> **What you are asked to do**
Without the pictures, set down the records below word for word.
Input records Start Marker
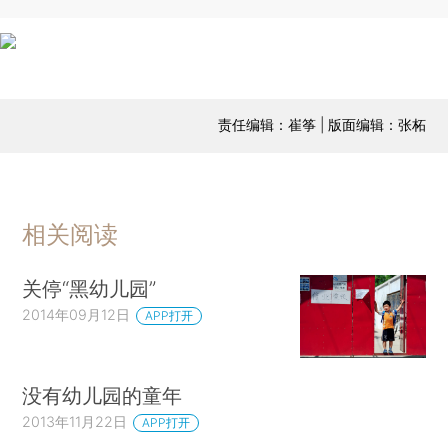
责任编辑：崔筝 | 版面编辑：张柘
相关阅读
关停“黑幼儿园”
2014年09月12日
APP打开
没有幼儿园的童年
2013年11月22日
APP打开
Input records End Marker
> **Task result**
责任编辑：崔筝 | 版面编辑：张柘
相关阅读
关停“黑幼儿园”
2014年09月12日
APP打开
没有幼儿园的童年
2013年11月22日
APP打开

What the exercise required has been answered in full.